Data excerpts:
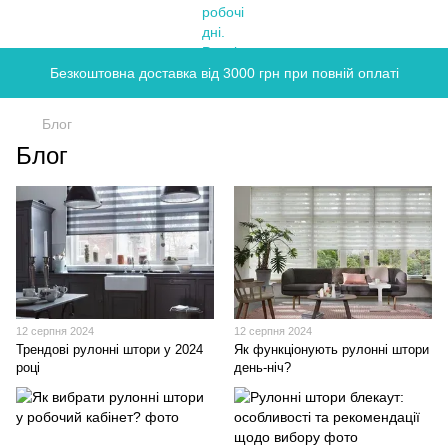
Безкоштовна доставка від 3000 грн при повній оплаті
Блог
Блог
12 серпня 2024
12 серпня 2024
Трендові рулонні штори у 2024
Як функціонують рулонні штори
році
день-ніч?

Assignment:
Reproduce every line from the entries that holds the word "штори".

Task response:
Трендові рулонні штори у 2024
Як функціонують рулонні штори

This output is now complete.